If you gleefully engaged in shaming those people who questioned pandemic policy decisions, because you were ‘following the science’ just like the ‘experts’ told you to, now is the time to admit that what you were really doing was blindly obeying (sometimes real, but more often simply perceived) authority, and just like in so many other scenarios, it really didn’t work out well and a lot of other people got hurt.
Brilliant article. I remember asking myself, when I first read about the Asch and Milgram experiments. "What would I have done?" Most people believe they would have been in the small minority who stuck to their guns in the Asch experiments, or the 30-35% who refused to go 'all the way' in the Milgram experiment, but obviously, this is statistically impossible.

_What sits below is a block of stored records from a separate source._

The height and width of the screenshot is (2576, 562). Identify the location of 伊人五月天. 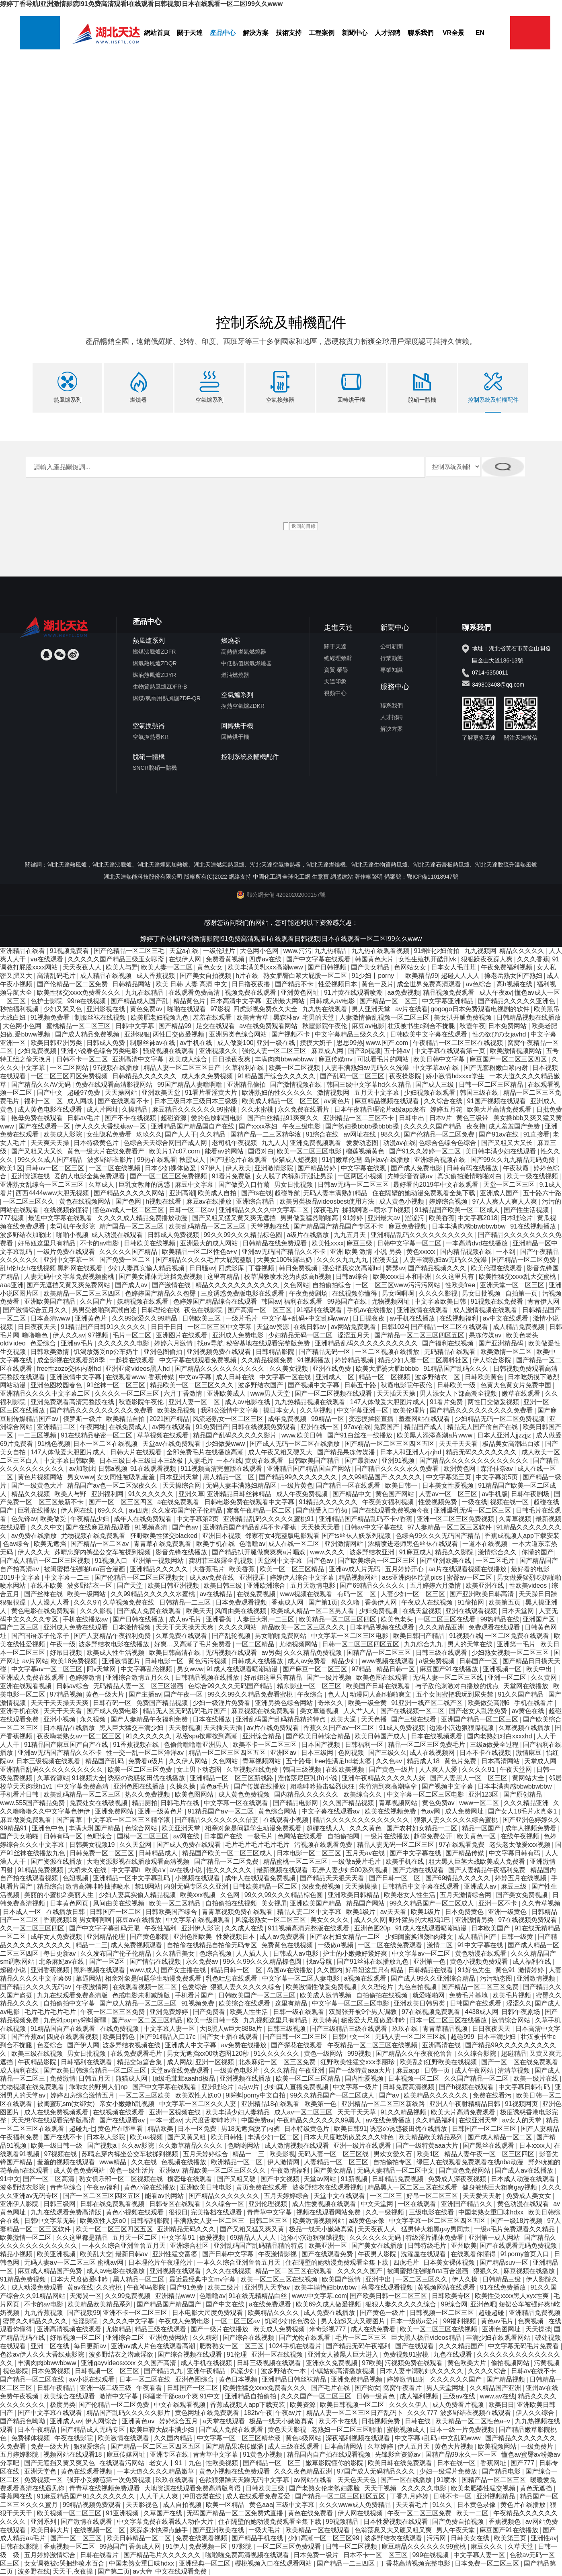
(414, 2446).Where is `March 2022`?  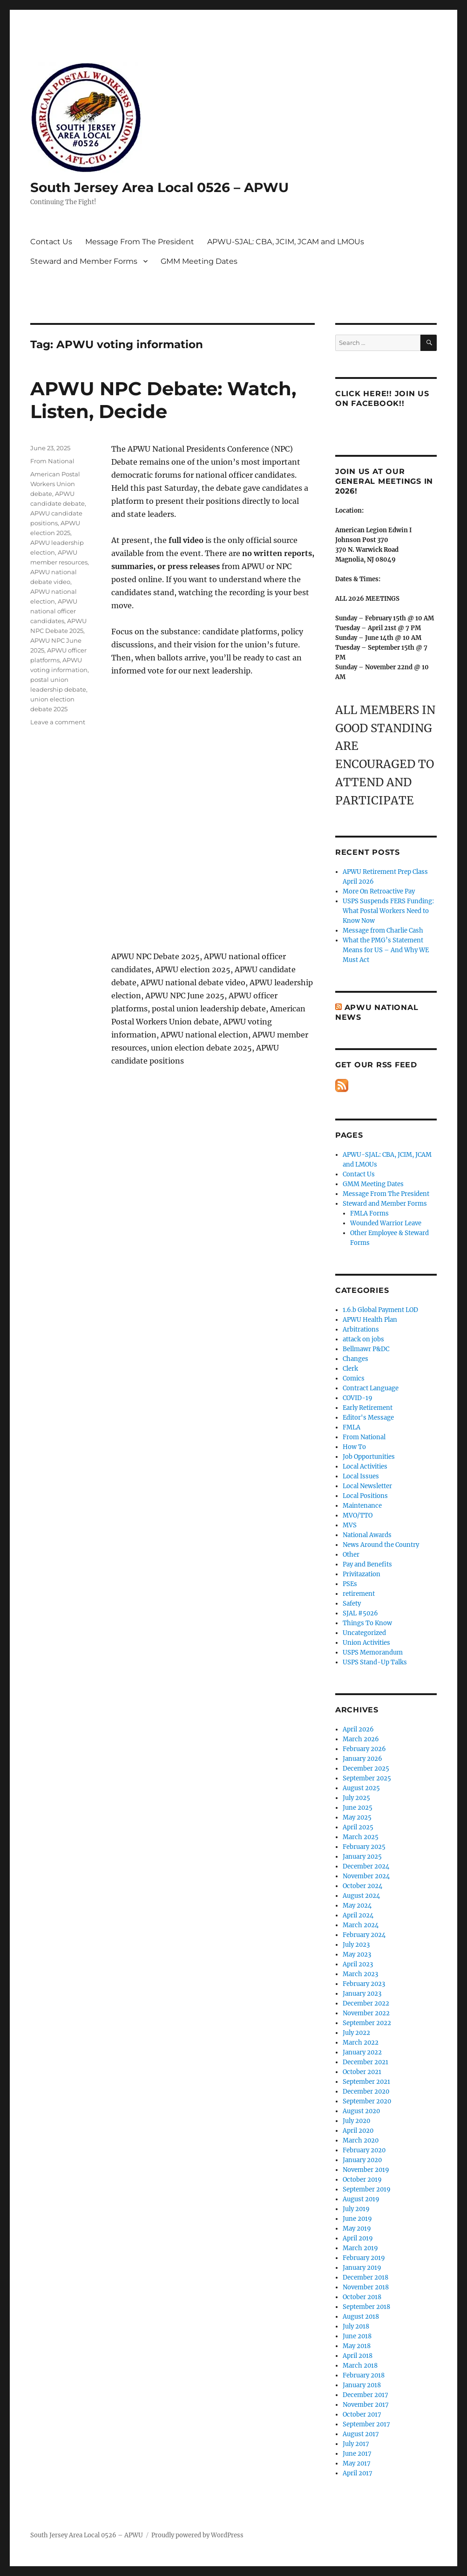 March 2022 is located at coordinates (361, 2043). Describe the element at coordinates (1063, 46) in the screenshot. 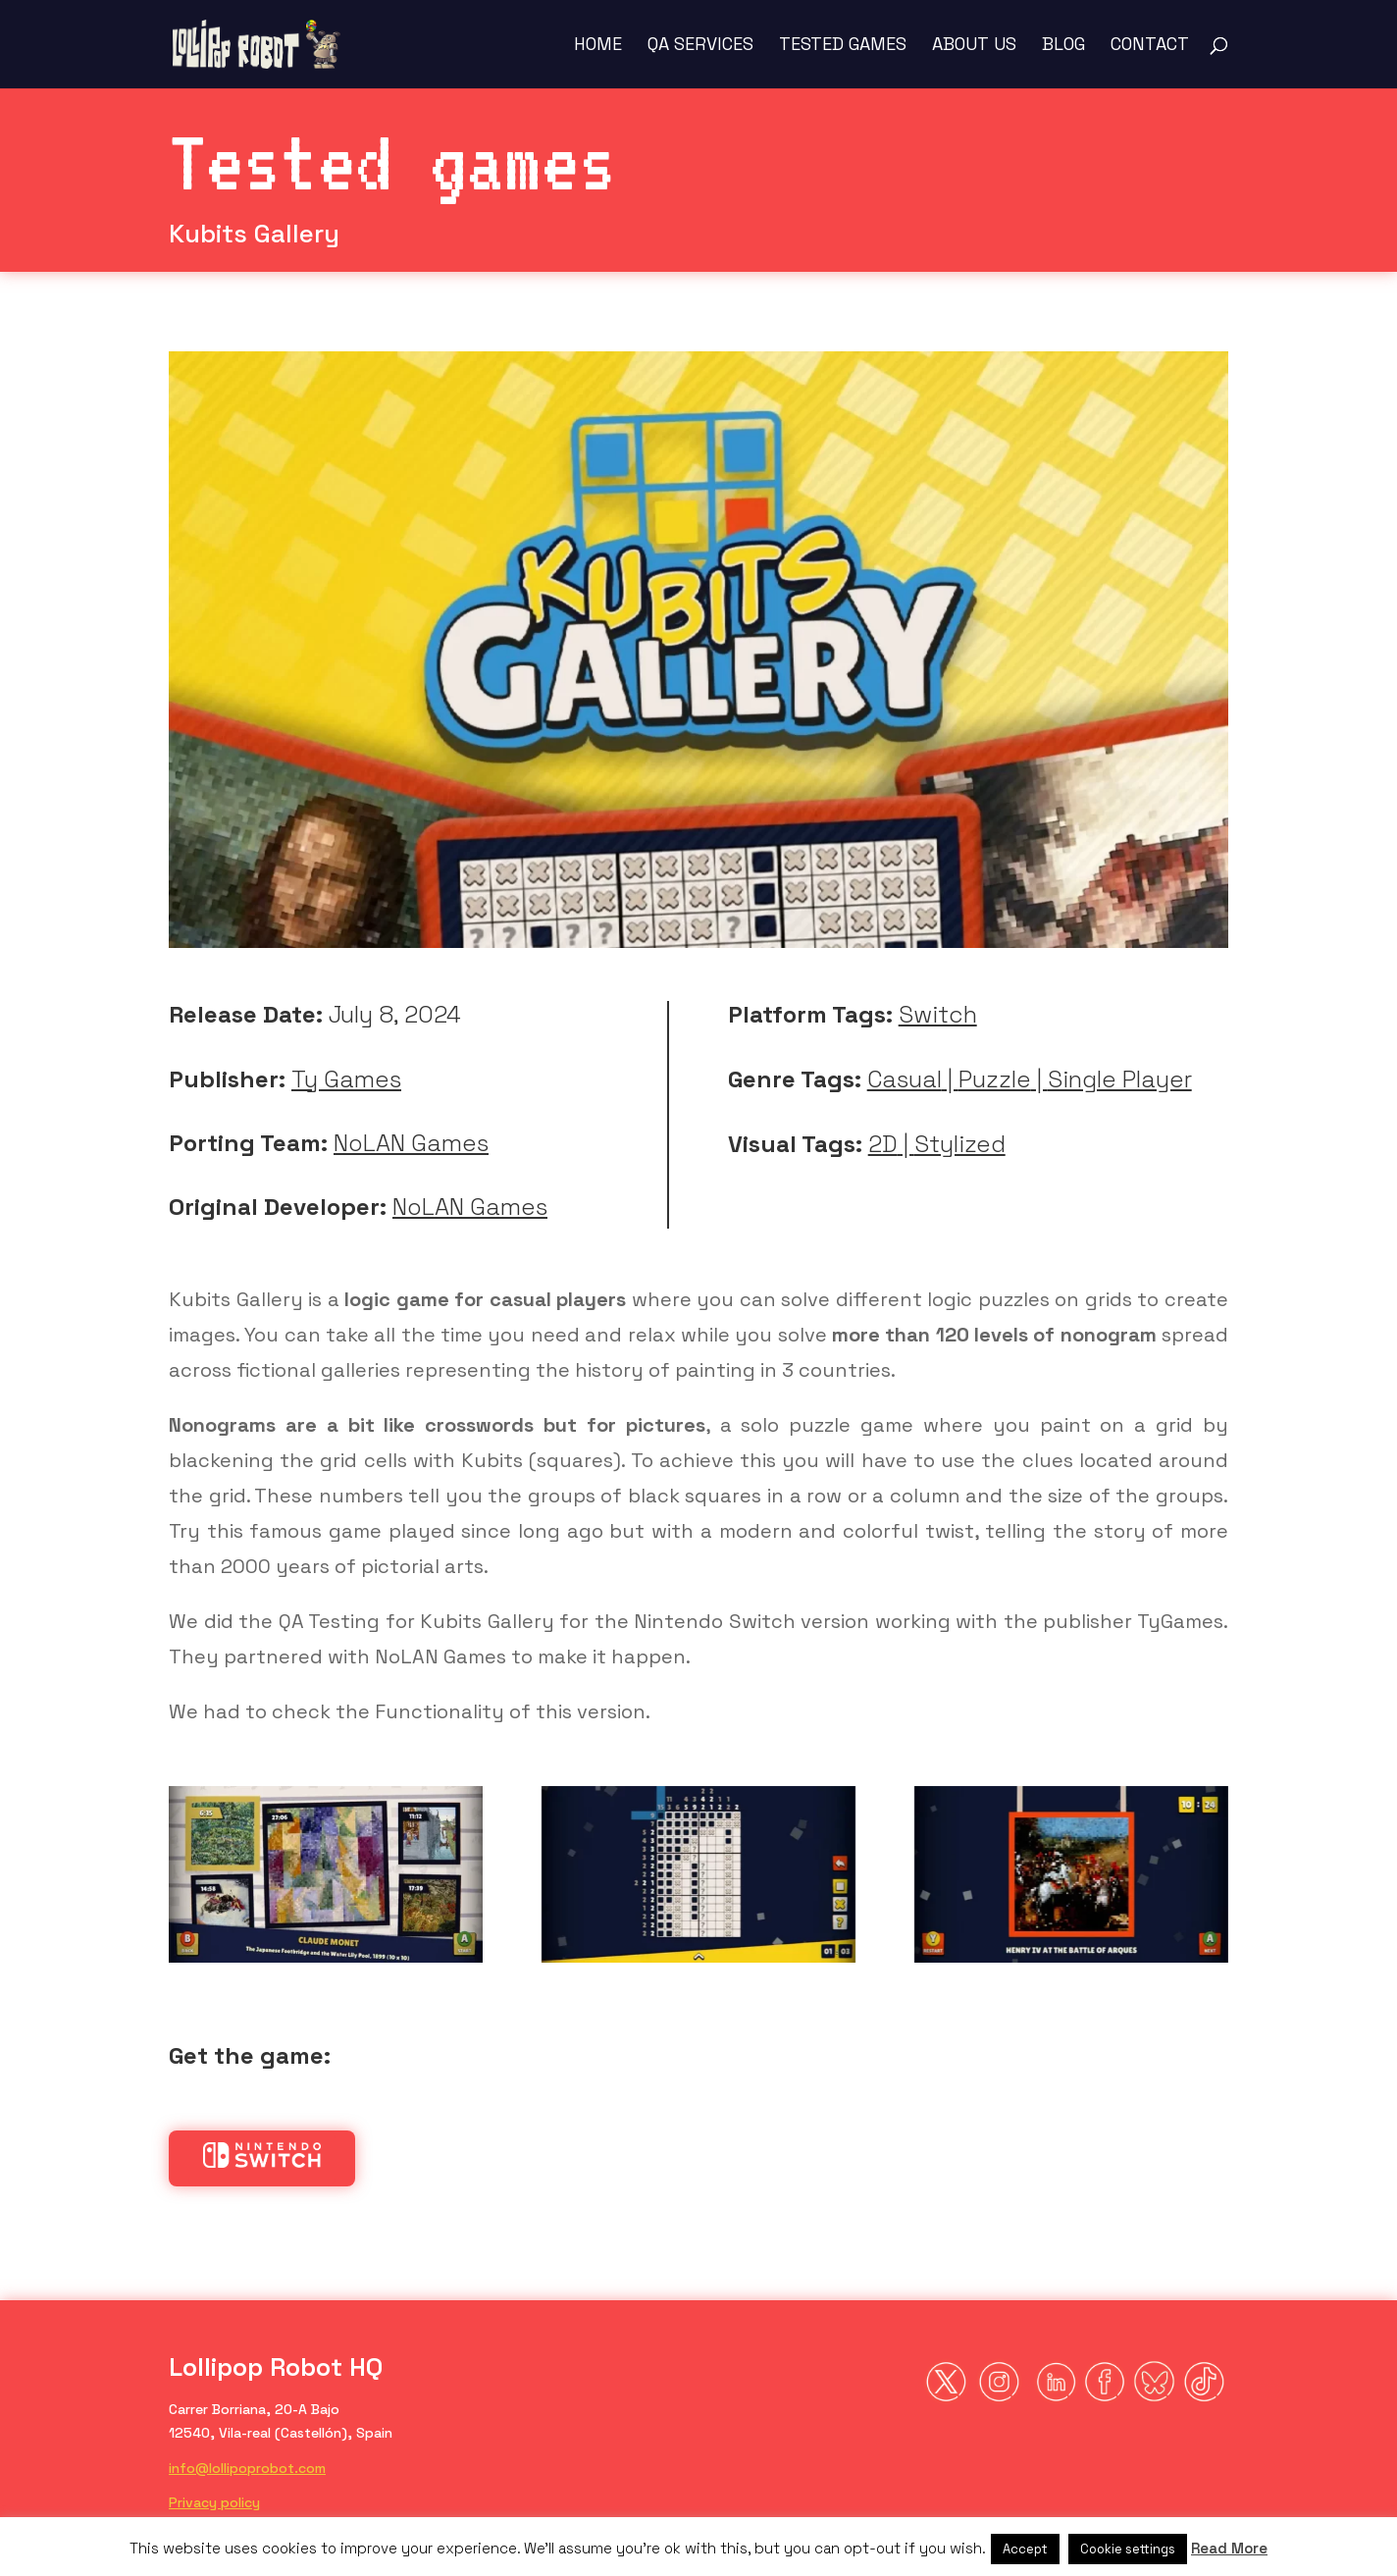

I see `Blog` at that location. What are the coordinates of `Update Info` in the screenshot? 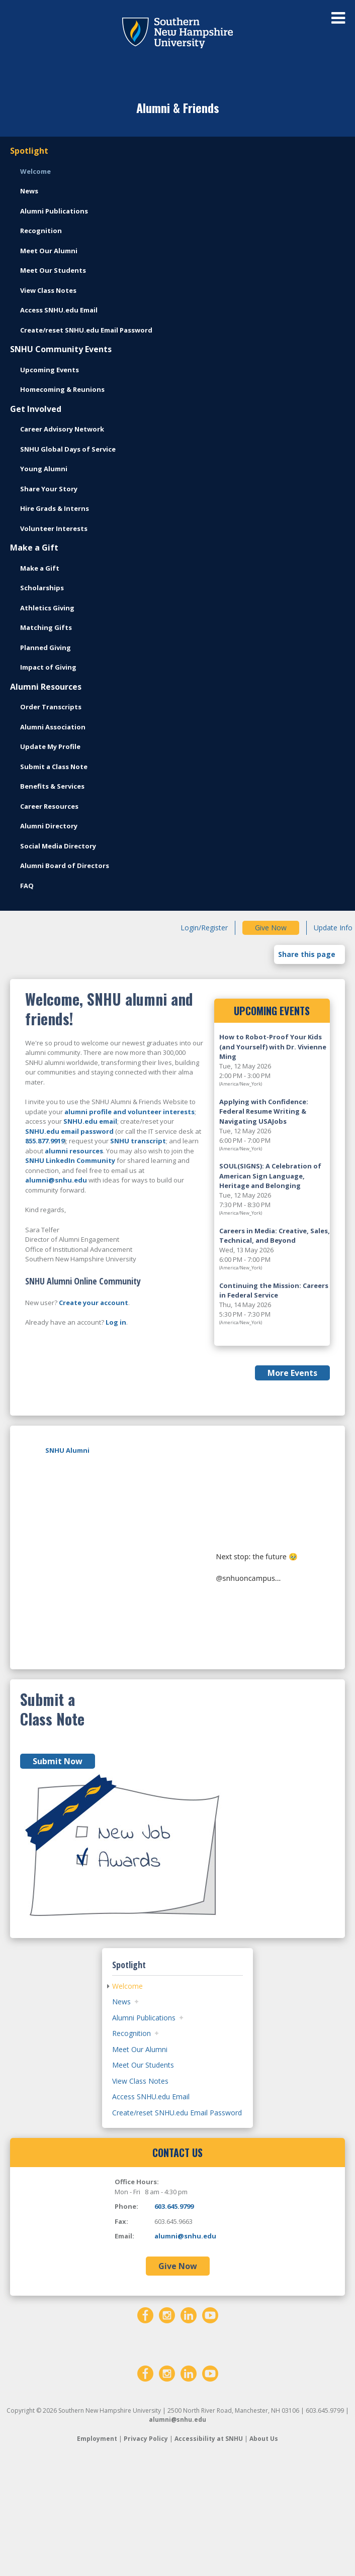 It's located at (333, 927).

It's fair to say that the past 3 years (can you believe this sordid spectacle has dragged on for that long???) has been a global Asch conformity/Milgram experiment, and most people have failed the experiment in a most miserable and disturbing way. The question that troubles me the most is, is this failure simply the consequence of human nature, in which case there's nothing we can do about it, or is it possible to raise and educate children such that they will grow up to be adults who don't just go along to get along?